Task statement:
Copy out, from the entries below, each line holding the string "tura".

Record excerpts:
'''
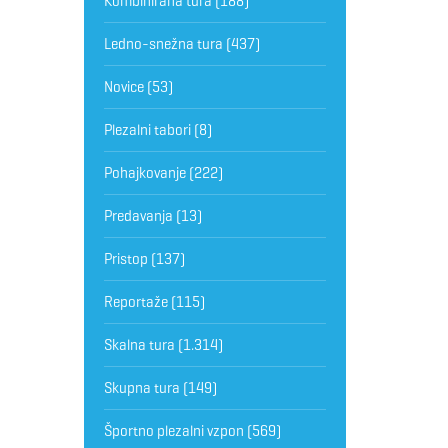
Kombinirana tura
(188)
Ledno-snežna tura
(437)
Novice
(53)
Plezalni tabori
(8)
Pohajkovanje
(222)
Predavanja
(13)
Pristop
(137)
Reportaže
(115)
Skalna tura
(1.314)
Skupna tura
(149)
Športno plezalni vzpon
(569)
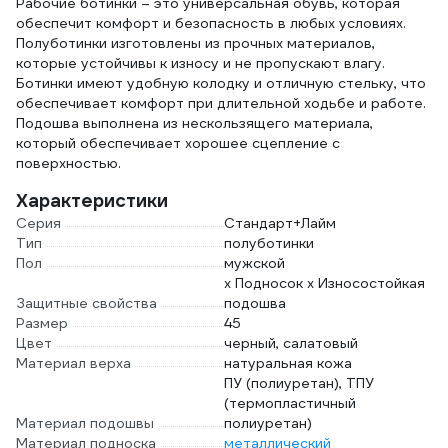
Рабочие ботинки – это универсальная обувь, которая
обеспечит комфорт и безопасность в любых условиях.
Полуботинки изготовлены из прочных материалов,
которые устойчивы к износу и не пропускают влагу.
Ботинки имеют удобную колодку и отличную стельку, что
обеспечивает комфорт при длительной ходьбе и работе.
Подошва выполнена из нескользящего материала,
который обеспечивает хорошее сцепление с
поверхностью.
Характеристики
Серия
Стандарт+Лайм
Тип
полуботинки
Пол
мужской
x Подносок x Износостойкая
Защитные свойства
подошва
Размер
45
Цвет
черный, салатовый
Материал верха
натуральная кожа
ПУ (полиуретан), ТПУ
(термопластичный
Материал подошвы
полиуретан)
Материал подноска
металлический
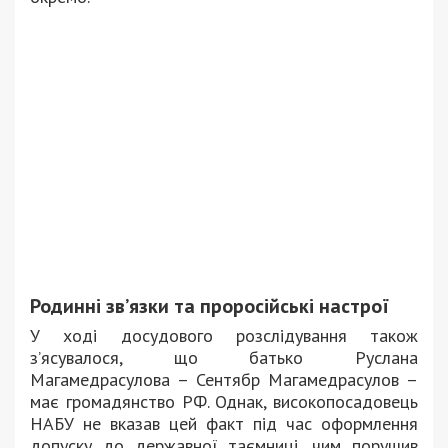
Родинні зв’язки та проросійські настрої
У ході досудового розслідування також
з’ясувалося, що батько Руслана
Магамедрасулова – Сентябр Магамедрасулов –
має громадянство РФ. Однак, високопосадовець
НАБУ не вказав цей факт під час оформлення
допуску до державної таємниці, чим порушив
'''
Solution:
Kombinirana tura
Ledno-snežna tura
Skalna tura
Skupna tura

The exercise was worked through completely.